My Business Plan

Business Plan

Business Plan

Gave a lot of thought this weekend in developing a business plan. Some way to gain a little coin without being encumbered by rules, and regulations such as would inhibit the profitability of such a venture. I studied many models, and theories, even watched one of them info-mercials where some guy in a pool out in Arizona somewhere told me that if I just cashed in my 401K and send it to him that I could get a cruise to Mexico. I gave that some thought, but I’ve been to Mexico and decided against it.

Anyway, I finally developed a model that seemed to fill the bill. I’m going down to Walmart today, and I’m going to buy me one of those state of the art printers. You know, one of them super high tech, WiFi gadgets that will print from my iPhone, TV, just about anywhere I want. Then I’m going to Staples and buy me the best paper I can find. You know, the cotton stuff. I am bringing all this back home and put my plan in action.

I’m going to start by printing me up a couple billion dollars. I will sell these dollars to local businesses who need spot cash, and of course charge for the service, toner costs money you know. Now for regular customers I’ll charge accordingly, but like, crack dealers, folks like that, we’ll cut a special deal, and of course I won’t spread the word on all these deals, we’ll just keep it between us. I’ll need a new car, so I’ll just print up some cash for myself and run down there and buy it on credit. See how that works? I got the cash, but I won’t spend it, I’ll just show it to them, and then default on the loan. If they get all uppity about it, I’ll just show them more cash, spread the wealth a little, and keep the car. This will create a debt that will bankrupt the car lot, but no matter. Another customer!
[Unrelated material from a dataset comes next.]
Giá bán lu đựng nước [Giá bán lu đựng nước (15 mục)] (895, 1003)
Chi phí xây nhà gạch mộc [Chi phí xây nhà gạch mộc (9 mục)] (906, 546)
If the police get involved then I’ll just tell them that they have no authority over me, and that’s because I’ll be printing money for the whole city council, and they’ll be so far in debt to me that the police will just have to take a number and go home. Oh, if they need, like, bullets or such, then I’ll be happy to help them out, and that’ll work right in because when the people I don’t hold up get all concerned, and start to have what you call citizen’s action groups, I’ll just sic the cops on them, and they’ll go right away.

Had to come up with a name for this conglomeration. Something catchy, official sounding, and elusive. I couldn’t come across like the out and out criminal that I am, I mean selling folks paper that’s absolutely worthless. After much consideration I came up with a name. I’ll just call it The Federal Reserve. Yeah . . . that ought to work.  How do ya’ll like my business plan?